64 bytes from 10.0.1.99: icmp_seq=1 ttl=64 time=0.051 ms
64 bytes from 10.0.1.99: icmp_seq=2 ttl=64 time=0.041 ms
^C
--- 10.0.1.99 ping statistics ---
2 packets transmitted, 2 received, 0% packet loss, time 1024ms
rtt min/avg/max/mdev = 0.041/0.046/0.051/0.005 ms

[root@container1 /]# ping 10.0.1.101 (container 2)

PING 10.0.1.101 (10.0.1.101) 56(84) bytes of data.
^C
--- 10.0.1.101 ping statistics ---
4 packets transmitted, 0 received, 100% packet loss, time 3087ms

So it seems the notables are the following information:

The host cannot ping Container 2.
Container 2 cannot ping Container 1.
Container 1 cannot ping Container 2.
The host can ping Container 1.
Both Container 1 & 2 can ping the host.

I didn't manually configure any ip table rules, except for SSH, but I destroyed and recreated the container after doing so, and it worked before, so I don't know why that would've done something.

This issue started when I recreated Container 1 to restart my installation process for the services I'm working on. It was working 100% fine before I did that. After recreating the container, I restarted the machine.

This is bizarre.

Vitalius · May 3, 2017, 1:45pm

So I restarted my machine and set up both containers. Now the host can ping either, but the containers can't ping each other.
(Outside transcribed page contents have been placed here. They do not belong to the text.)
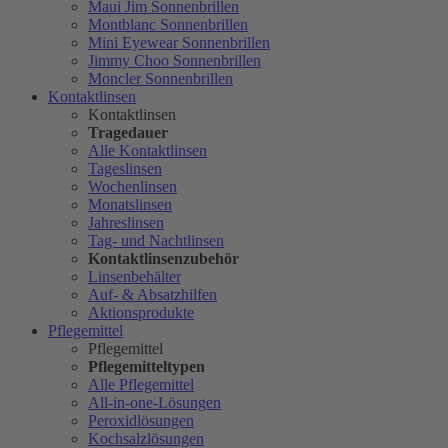
Maui Jim Sonnenbrillen
Montblanc Sonnenbrillen
Mini Eyewear Sonnenbrillen
Jimmy Choo Sonnenbrillen
Moncler Sonnenbrillen
Kontaktlinsen
Kontaktlinsen
Tragedauer
Alle Kontaktlinsen
Tageslinsen
Wochenlinsen
Monatslinsen
Jahreslinsen
Tag- und Nachtlinsen
Kontaktlinsenzubehör
Linsenbehälter
Auf- & Absatzhilfen
Aktionsprodukte
Pflegemittel
Pflegemittel
Pflegemitteltypen
Alle Pflegemittel
All-in-one-Lösungen
Peroxidlösungen
Kochsalzlösungen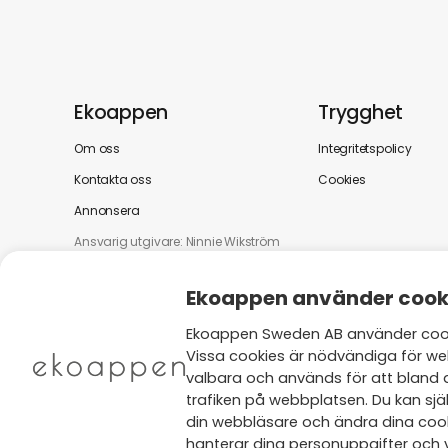
Ekoappen
Trygghet
Om oss
Integritetspolicy
Kontakta oss
Cookies
Annonsera
Ansvarig utgivare: Ninnie Wikström
Ekoappen använder cook
Ekoappen Sweden AB använder cooki
Vissa cookies är nödvändiga för we
valbara och används för att bland 
trafiken på webbplatsen. Du kan själ
din webbläsare och ändra dina cooki
hanterar dina personuppgifter och v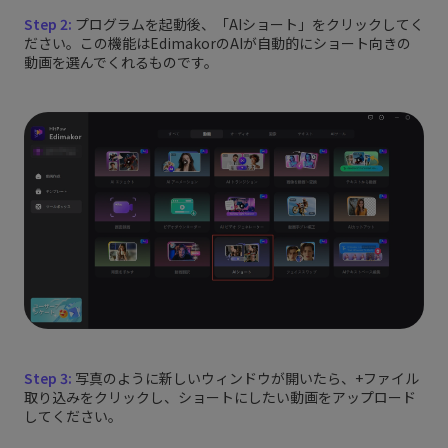
Step 2:
プログラムを起動後、「AIショート」をクリックしてく
ださい。この機能はEdimakorのAIが自動的にショート向きの
動画を選んでくれるものです。
Step 3:
写真のように新しいウィンドウが開いたら、+ファイル
取り込みをクリックし、ショートにしたい動画をアップロード
してください。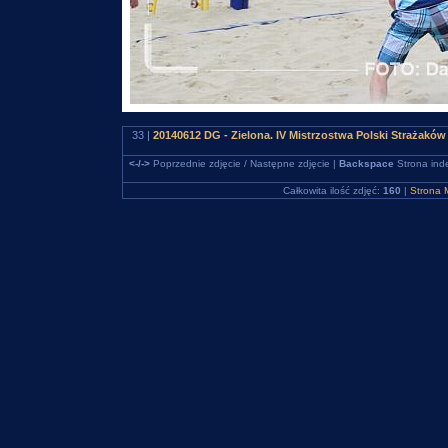
33 |
20140612 DG - Zielona. IV Mistrzostwa Polski Strażakó
<-/->
Poprzednie zdjęcie / Następne zdjęcie |
Backspace
Strona ind
Całkowita ilość zdjęć:
160
|
Strona 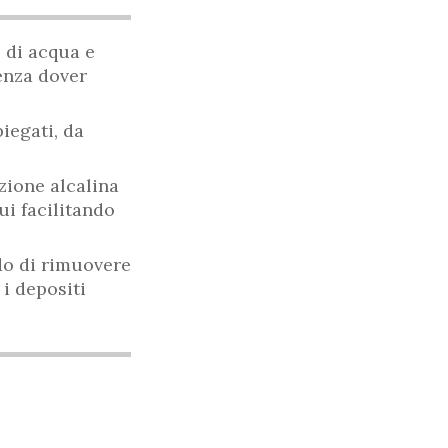
o di acqua e
senza dover
piegati, da
zione alcalina
ui facilitando
do di rimuovere
 i depositi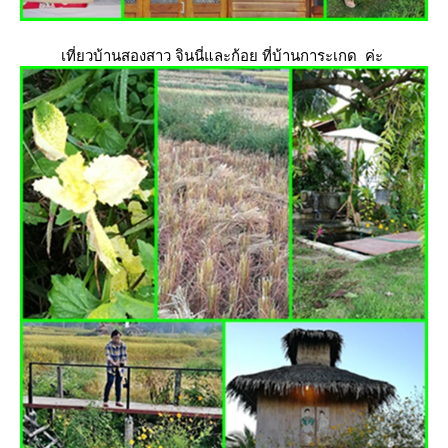
เที่ยวบ้านสองสาว จินนี่และก้อย ที่บ้านการะเกด ค่ะ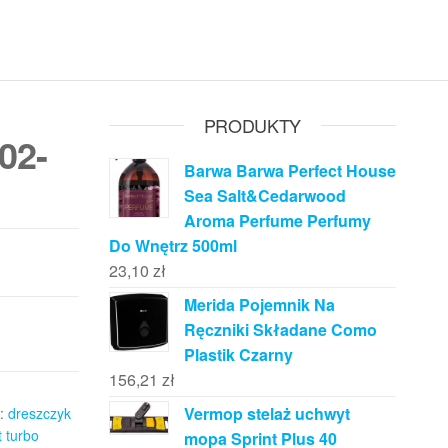
PRODUKTY
02-
Barwa Barwa Perfect House
Sea Salt&Cedarwood
Aroma Perfume Perfumy
Do Wnętrz 500ml
23,10
zł
Merida Pojemnik Na
Ręczniki Składane Como
Plastik Czarny
156,21
zł
Vermop stelaż uchwyt
:
dreszczyk
 turbo
mopa Sprint Plus 40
I might guess LXC is doing something? Or SELinux? It'd be weird to me though, just because it was working fine before.

cburn11 · May 3, 2017, 4:00pm

Nothing jumps out to me as obviously wrong with the routing table. Is it just icmp traffic that can't travel between the containers or is tcp or udp traffic between containers not going through?

The only other things I can think of would be to watch the traffic on the host and container interfaces by logging the traffic though the raw iptable (iptables -t raw -A PREROUTING -p tcmp -j TRACE or tcpdump -n -i icmp) and see where traffic gets dropped and maybe that would give you a clue. Another option might be to temporarily revert to the lxc default bridge and if that allows the containers to "ping" each then that might hint that the problem is with the custom bridge settings.

Vitalius · May 3, 2017, 7:41pm

PHPMyAdmin in Container 1 can't get to the MariaDB MySQL Database in Container 2.

That is the PHPMyAdmin error it's giving.

... I found my problem.

I had copied one LXC config file to the other container to speed up setup. I must've forgotten to change the MAC address.

At least I figured it out. Thanks for the help.